Proving Basis of Dual Space: V* in P_n(F)

[jclawson709]

Homework Statement

Let V = P_n(F), and let c_0, c_1,..., c_n be distinct scalars in F. For 0 <= i <= n, define f_i(p(x)) = p(c_i). Prove that {f_0, f_1,..., f_n} is a basis for V*. Hint: Apply any linear combination of this set that equals the zero transformation to p(x) = (x-c_1)*(x-c_2)*...*(x-c_n), and deduce that the first coefficient is zero.

Homework Equations

The Attempt at a Solution

I really have no clue where to start on this one. First off, I don't even see how doing what the hint says would prove it to be a basis. Is the hint implying that these scalars are the roots of the polynomial? Also I'm not sure how I would pick a linear combination of the set that equals 0. I was thinking of using c_i - a*c_j, where a is just another scalar which causes a*c_j = c_i, so that it equals zero and the resulting transformation equals zero. Not too sure about that reasoning though, and how it would play into the hint the book gives.

 

[micromass]

OK, let's do this thing. Don't think about the hint just yet. First, we'll start of with some definitions. What exactly is a basis of a vector space? This will be what we'll try to prove...

 

[jclawson709]

ok so yeah, a basis is a set of vectors that are linearly independent. so if {f_0,...,f_n} is a basis then a_0f_0 + a_1f_1 + ... + a_nf_n = 0 if and only if a_0, a_1, ..., a_n are all zero, right?

 

[micromass]

ok so yeah, a basis is a set of vectors that are linearly independent.

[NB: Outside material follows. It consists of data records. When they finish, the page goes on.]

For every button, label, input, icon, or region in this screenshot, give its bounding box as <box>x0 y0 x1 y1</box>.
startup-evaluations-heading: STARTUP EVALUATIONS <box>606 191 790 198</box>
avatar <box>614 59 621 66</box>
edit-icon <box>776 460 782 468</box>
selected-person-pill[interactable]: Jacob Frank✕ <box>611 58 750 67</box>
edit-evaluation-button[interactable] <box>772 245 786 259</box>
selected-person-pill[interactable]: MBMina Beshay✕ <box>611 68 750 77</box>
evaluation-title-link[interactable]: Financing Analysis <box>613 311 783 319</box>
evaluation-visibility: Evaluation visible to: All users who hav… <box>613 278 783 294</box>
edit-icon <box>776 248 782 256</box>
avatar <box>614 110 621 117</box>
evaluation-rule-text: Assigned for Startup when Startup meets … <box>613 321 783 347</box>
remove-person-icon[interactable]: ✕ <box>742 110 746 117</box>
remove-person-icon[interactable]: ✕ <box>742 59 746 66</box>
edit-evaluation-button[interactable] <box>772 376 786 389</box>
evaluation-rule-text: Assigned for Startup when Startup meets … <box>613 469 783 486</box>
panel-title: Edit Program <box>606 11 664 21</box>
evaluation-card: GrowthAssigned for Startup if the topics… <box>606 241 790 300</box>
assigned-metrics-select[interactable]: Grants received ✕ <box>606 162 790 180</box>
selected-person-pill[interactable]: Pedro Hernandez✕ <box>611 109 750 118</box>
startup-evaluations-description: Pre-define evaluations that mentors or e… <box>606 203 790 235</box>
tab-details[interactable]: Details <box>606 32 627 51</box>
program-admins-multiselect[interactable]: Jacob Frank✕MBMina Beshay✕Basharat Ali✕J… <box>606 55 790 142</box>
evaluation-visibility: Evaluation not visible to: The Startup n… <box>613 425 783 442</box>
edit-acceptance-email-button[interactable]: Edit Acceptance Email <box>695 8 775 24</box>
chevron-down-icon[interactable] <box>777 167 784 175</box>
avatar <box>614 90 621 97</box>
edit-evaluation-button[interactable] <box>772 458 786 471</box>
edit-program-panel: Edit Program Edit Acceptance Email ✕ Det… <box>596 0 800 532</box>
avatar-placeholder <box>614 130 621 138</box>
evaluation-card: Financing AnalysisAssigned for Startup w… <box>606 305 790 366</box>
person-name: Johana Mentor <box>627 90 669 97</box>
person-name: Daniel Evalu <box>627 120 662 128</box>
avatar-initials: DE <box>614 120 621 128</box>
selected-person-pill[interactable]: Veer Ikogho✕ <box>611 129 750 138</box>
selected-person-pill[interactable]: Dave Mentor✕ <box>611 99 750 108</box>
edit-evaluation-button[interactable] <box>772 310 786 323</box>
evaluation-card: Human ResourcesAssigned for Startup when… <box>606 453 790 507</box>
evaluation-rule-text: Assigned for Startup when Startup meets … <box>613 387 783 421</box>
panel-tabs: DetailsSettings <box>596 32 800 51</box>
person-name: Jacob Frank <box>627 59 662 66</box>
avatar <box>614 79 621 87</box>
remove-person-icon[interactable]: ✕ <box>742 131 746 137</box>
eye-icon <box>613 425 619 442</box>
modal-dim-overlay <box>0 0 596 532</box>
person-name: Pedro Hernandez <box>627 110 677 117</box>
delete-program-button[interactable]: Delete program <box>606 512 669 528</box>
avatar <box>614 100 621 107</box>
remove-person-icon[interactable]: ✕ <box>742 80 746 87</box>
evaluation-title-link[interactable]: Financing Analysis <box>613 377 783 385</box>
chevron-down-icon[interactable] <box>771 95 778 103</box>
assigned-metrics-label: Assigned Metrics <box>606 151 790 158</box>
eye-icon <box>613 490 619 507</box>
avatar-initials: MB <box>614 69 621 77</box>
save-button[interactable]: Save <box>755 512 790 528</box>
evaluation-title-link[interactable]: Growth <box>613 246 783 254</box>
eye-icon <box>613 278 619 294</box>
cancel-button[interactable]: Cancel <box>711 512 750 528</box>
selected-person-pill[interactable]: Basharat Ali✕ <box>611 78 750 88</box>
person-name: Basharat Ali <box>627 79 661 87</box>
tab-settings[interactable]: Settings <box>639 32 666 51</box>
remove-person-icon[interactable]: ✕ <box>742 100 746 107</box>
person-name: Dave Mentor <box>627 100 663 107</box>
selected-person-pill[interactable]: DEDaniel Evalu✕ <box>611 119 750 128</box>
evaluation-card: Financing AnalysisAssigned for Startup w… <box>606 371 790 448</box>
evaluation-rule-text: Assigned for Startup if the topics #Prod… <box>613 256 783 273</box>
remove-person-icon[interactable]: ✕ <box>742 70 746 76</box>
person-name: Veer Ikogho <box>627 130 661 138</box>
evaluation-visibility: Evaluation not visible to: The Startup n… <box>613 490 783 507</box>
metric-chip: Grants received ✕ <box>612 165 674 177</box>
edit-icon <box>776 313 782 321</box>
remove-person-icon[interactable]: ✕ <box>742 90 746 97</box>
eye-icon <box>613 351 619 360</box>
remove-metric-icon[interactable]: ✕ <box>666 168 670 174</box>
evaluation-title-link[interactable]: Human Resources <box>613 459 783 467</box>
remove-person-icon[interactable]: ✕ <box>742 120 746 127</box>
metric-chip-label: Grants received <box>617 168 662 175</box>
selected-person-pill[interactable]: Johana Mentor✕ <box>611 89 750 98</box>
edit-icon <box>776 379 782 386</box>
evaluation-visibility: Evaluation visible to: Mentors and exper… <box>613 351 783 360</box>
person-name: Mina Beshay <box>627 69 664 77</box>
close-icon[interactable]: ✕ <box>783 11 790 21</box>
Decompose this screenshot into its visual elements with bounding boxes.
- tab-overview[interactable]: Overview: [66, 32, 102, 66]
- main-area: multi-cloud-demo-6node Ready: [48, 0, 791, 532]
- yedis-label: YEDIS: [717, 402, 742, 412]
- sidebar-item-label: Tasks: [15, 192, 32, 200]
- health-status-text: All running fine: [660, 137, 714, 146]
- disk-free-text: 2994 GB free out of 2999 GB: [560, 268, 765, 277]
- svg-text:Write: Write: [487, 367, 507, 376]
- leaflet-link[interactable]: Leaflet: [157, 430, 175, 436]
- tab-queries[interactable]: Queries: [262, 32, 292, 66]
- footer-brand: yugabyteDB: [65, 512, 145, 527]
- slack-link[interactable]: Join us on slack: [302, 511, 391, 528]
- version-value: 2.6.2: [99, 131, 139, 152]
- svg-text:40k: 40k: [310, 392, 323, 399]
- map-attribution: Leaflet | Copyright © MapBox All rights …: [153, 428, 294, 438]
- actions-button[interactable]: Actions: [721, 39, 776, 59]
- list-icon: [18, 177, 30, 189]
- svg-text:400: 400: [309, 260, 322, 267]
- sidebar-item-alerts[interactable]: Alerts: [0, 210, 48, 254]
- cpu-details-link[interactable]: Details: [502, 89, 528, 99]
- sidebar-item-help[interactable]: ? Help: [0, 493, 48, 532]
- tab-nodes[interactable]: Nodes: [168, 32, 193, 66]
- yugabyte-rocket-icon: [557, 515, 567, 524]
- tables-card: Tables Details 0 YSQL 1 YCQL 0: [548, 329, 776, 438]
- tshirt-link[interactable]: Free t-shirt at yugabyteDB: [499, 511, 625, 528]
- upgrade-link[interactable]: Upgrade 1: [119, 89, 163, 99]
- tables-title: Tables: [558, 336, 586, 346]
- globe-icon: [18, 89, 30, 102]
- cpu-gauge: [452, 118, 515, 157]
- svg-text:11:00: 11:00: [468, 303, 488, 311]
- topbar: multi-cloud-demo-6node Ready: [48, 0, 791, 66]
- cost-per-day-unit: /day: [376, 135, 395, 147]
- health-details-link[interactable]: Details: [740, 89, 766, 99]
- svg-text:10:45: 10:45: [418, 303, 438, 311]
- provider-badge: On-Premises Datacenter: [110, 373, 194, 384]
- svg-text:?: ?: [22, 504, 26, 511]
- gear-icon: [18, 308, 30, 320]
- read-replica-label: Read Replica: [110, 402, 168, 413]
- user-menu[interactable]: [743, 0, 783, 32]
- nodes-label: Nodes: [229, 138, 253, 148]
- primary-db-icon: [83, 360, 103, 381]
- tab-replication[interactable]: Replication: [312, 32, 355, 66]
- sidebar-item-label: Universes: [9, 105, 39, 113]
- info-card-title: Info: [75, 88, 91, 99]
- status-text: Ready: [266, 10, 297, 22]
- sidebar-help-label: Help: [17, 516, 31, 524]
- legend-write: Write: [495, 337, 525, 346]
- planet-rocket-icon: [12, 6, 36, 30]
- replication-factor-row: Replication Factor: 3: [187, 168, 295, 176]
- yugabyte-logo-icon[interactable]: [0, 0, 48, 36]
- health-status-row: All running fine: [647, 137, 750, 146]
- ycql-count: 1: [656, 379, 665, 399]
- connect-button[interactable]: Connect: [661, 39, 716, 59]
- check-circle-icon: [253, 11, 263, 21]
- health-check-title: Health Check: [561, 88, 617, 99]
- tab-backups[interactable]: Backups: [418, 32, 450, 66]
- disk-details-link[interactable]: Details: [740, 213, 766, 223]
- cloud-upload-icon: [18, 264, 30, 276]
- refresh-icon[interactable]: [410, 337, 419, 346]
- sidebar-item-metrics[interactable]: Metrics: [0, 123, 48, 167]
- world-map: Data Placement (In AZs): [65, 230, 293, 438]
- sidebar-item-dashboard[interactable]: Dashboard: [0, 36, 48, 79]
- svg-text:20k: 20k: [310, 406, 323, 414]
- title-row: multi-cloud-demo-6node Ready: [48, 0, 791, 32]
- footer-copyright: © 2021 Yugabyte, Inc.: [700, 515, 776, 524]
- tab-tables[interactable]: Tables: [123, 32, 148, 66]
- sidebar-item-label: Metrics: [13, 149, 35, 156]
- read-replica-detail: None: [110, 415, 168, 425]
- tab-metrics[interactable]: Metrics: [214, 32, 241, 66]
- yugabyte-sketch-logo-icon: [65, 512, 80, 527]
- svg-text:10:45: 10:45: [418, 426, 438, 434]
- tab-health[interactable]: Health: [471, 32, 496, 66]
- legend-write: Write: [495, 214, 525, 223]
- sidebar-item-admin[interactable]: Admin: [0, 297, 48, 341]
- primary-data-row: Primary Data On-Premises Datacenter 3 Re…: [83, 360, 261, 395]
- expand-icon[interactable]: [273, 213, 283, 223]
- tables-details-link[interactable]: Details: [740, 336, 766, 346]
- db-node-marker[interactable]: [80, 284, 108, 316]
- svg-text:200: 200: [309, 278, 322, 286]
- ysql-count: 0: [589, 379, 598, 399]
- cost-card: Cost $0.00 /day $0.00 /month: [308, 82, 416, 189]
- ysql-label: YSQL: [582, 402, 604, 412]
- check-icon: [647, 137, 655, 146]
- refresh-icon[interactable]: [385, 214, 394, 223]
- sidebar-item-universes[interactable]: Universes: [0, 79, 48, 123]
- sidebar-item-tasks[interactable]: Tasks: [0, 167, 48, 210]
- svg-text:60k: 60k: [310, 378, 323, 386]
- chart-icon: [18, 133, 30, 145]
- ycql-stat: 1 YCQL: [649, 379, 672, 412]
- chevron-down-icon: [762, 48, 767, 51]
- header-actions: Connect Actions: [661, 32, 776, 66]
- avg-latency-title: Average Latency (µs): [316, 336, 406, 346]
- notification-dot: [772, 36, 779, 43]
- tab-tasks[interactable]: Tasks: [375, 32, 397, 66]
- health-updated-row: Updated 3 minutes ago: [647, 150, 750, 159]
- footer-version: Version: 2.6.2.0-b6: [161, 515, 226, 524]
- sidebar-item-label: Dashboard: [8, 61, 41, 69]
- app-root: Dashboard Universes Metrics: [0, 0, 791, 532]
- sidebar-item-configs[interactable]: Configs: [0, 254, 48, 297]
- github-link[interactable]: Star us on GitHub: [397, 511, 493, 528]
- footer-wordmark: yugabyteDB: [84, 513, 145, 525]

Hmm, that's a start but it's not completely true. A basis is certainly a set of linearly independent vectors, BUT there's another very important requirement: you will want the vectors to span the space! But let's not deal with spanning the space just now, let's focus on the linearly independent part:

so if {f_0,...,f_n} is a basis then a_0f_0 + a_1f_1 + ... + a_nf_n = 0 if and only if a_0, a_1, ..., a_n are all zero, right?

Right, so you take a_0,...,a_n such that a_0f_0+...a_nf_n=0. Our aim is to show that a_0=...=a_n=0.

This is where the hint comes in, in order to show that a_0=...=a_n=0, you'll want to define the polynomial p(x)=(x-c_1)...(x-c_n). Now, calculate what (a_0f_0+...+a_nf_n)(p(x)) equals.